Born in England and raised in Canada by Pakistani parents, Zarqa Nawaz has always lived in two very different cultures at the same time. Navigating a more liberal culture while staying true to her parents conservative culture made for some very interesting experiences to say the least. It seems that the best way to remain sane in this sort of situation is to look at it all with humour. And that is exactly what Zarqa has done.
In 2007, Zarqa brought to Canadian television a hilarious, momentous television show called Little Mosque on the Prairie. Set in Saskatchewan, the show was a comical look at the relationship between Muslims and non-Muslims in a small town. And it was hilarious. Now, the hilarity continues in her fabulous memoir Laughing All the Way to the Mosque.

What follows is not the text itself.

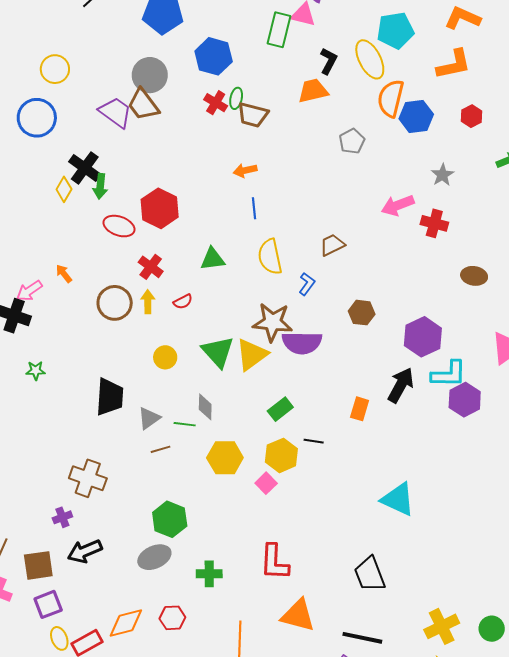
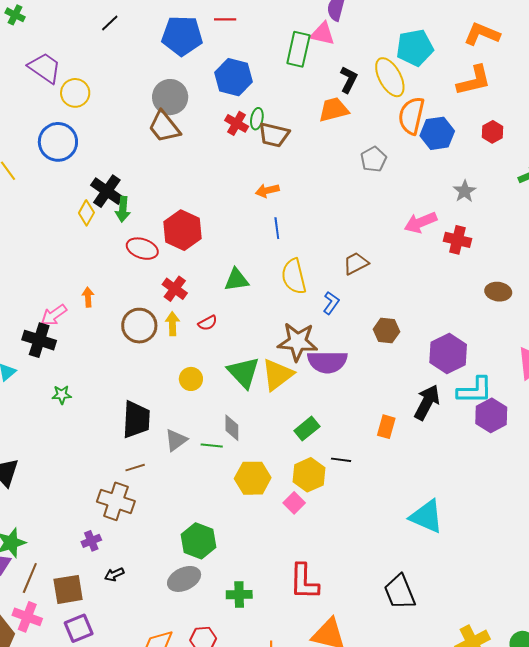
purple trapezoid: (116, 112) -> (45, 68), moved
orange arrow: (64, 274) -> (88, 297), turned 36
brown line: (160, 449) -> (135, 468), moved
black arrow: (85, 551) -> (114, 574), size x0.6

From being a young girl trying to convince her mother she should take peanut butter sandwiches to school rather than curry chicken drumsticks, to trying to explain to a plumber why her toilet must be within arms length of the sink, Nawaz looks at her life full of culture clashes with fondness and humour. There is the traditional stuff like arranged marriages and a pilgrimage to Mecca and the non-traditional stuff like playing the Newlywed Game at Muslim youth camp. There’s serious subjects, like what it’s like to be Muslim in the days following 9/11 and separation of genders in religious services, and hilarious moments involving trying to find enough halal chicken thighs to feed over 100 people the day before Eid.
I absolutely enjoyed this book. I read an excerpt online and immediately went to get a copy of the book. I watched Little Mosque each week and many other times in reruns and the humour you see on the screen is what you get here on the page. I was laughing out loud, reading passages to my husband and making him laugh out loud, and recommending this book to friends.
Part of the reason why I find this book so funny is because I’ve spent my entire life with people just like Zarqa, people with immigrant Muslim parents whose entire lives have been spent immersed in Canadian culture. But I will say, that you don’t need to have that experience to find this book funny. You don’t need to know much about Islam either. I’m not saying that this is the book to learn all about it, but it definitely challenges any negative attitudes that are directed toward the faith.
At the heart of it, this isn’t just a book about growing up Muslim. It’s about growing up in a culture that is not your parents, about the clashes between parents and children, and about being the odd one out on the playground, both as a child and in life. Many people will see themselves in this book, even if they have nothing in common with Zarqa. Except for crazy family members, we have all that in common.